(Puvirnituq) Dimanche soir, dans le gymnase de l’école secondaire de Puvirnituq. Une vingtaine de jeunes de 14 à 19 ans sont réunis pour jouer au volleyball. De la musique joue à tue-tête. Sur le terrain, un joueur détonne. Ses mouvements sont parfaitement contrôlés. Il semble toujours bien positionné, et ses passes sont à point. Surtout : il dépasse tous les autres de deux bonnes têtes.

Passeur dans l’équipe nationale de volleyball depuis 2011, Tyler James (TJ) Sanders est installé depuis le début de la pandémie dans le petit village de Puvirnituq sur la côte de la Baie-d’Hudson.

L’athlète de 30 ans est directeur technique du programme Nunavik Volleyball. Créé par le Québécois Philippe Paradis en 2016, le programme vise à permettre aux jeunes du Nunavik d’avoir accès au sport. « On a voulu donner des occasions aux jeunes de vivre des expériences de sports organisés comme au Sud », explique M. Paradis.

Mais plus encore, le programme vise à utiliser le volleyball comme outil d’intervention psychosociale.
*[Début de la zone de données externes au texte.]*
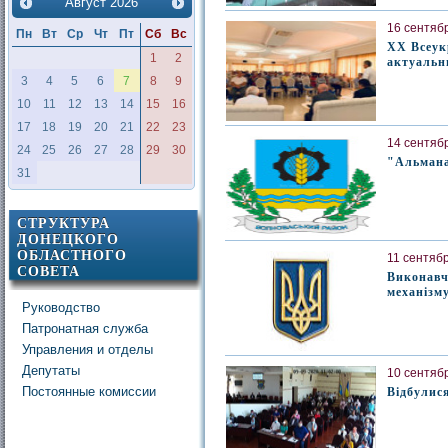
Август
2026
16 сентябр
Пн
Вт
Ср
Чт
Пт
Сб
Вс
XX Всеук
1
2
актуальн
3
4
5
6
7
8
9
10
11
12
13
14
15
16
17
18
19
20
21
22
23
14 сентябр
24
25
26
27
28
29
30
"Альман
31
СТРУКТУРА
ДОНЕЦКОГО
ОБЛАСТНОГО
11 сентябр
СОВЕТА
Виконавч
механізму
Руководство
Патронатная служба
Управления и отделы
Депутаты
10 сентябр
Постоянные комиссии
Відбулися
Le Nunavik est frappé de plein fouet par plusieurs problèmes sociaux.

On offre un safe space aux jeunes ici. On utilise le sport comme moyen de contrer plusieurs problématiques qu’ils vivent dans leur quotidien. On fait beaucoup de prévention. On aborde des sujets avec eux comme les traumatismes intergénérationnels, la violence, le consentement…

TJ Sanders

Athlètes talentueux

L’un après l’autre, les jeunes faisaient leur entrée le sourire aux lèvres à l’école de Puvirnituq le soir du passage de La Presse, à la mi-mars. Après avoir retiré leurs immenses bottes d’hiver à l’entrée, un geste de respect ici, plusieurs enfilaient des espadrilles avant de s’élancer au gymnase. D’autres jouaient pieds nus. Mais tous souriaient.

Sur le terrain, TJ Sanders et sa conjointe, Kyjsa Brkich, s’amusaient fermement. « Les jeunes qu’on voit sont passionnés. Il y a beaucoup d’athlètes talentueux ici », dit Mme Brkich, qui est aussi coordonnatrice du programme Nunavik Volleyball.

Si les jeunes bénéficient du programme, TJ Sanders dit profiter lui aussi grandement de l’expérience qui a « changé sa façon de voir le volleyball ».

PHOTO OLIVIER JEAN, LA PRESSE

TJ Sanders

« J’ai joué longtemps professionnellement en Europe : aux Pays-Bas, en Pologne, en Suisse, en Turquie… J’avais des horaires ridicules. Les gens autour de moi ne parlaient pas ma langue. C’était parfois difficile. Il y avait de la pression. Les joueurs pouvaient être fâchés ou déçus après les matchs difficiles. Mais ici, le volleyball devient autre chose… », dit-il.

En temps normal, c’est-à-dire avant la COVID-19, TJ Sanders et sa conjointe se rendaient en alternance durant l’année dans chaque communauté du Nunavik (plus précisément dans les 12 villages participants) pour y donner des camps de formation d’une semaine. Des tournois étaient aussi organisés un peu partout durant l’année.

Mais avec la pandémie, les déplacements ont été plus limités. TJ Sanders et Kyjsa Brkich se sont établis de façon permanente à Puvirnituq. La communauté étant en pénurie de professeurs, TJ Sanders a été invité à enseigner l’anglais et les sciences sociales.

Une équipe régionale est aussi en place depuis des années grâce à Nunavik Volleyball. Une quinzaine de joueurs, chez les garçons et chez les filles, en font partie. Une fois par année, ces équipes se rendent dans le Sud pour disputer un tournoi.

À l’été, l’équipe des filles prendra part aux Jeux du Québec, explique TJ Sanders. Les garçons iront quant à eux assister au tournoi de la Nations League qui aura lieu à Ottawa. « Ils vont s’entraîner le jour et iront voir les matchs le soir. On essaye aussi de leur organiser un tournoi pendant qu’on sera là », explique TJ Sanders.

Selon l’athlète olympique, ces séjours sont particulièrement formateurs pour les jeunes. « Dans le Sud, c’est “nous contre le monde entier ». On crée des liens solides. C’est toute une expérience », dit-il.

Du côté personnel, la dernière compétition d’importance de TJ Sanders aura été aux Jeux olympiques de Tokyo. Toujours membre de l’équipe nationale, il n’écarte pas la possibilité de prendre part aux Jeux olympiques de Paris. Mais pour l’instant, il concentre ses énergies sur ses jeunes athlètes. « En habitant ici, on les voit partout. On fait partie de leur vie. C’est vraiment quelque chose », dit-il.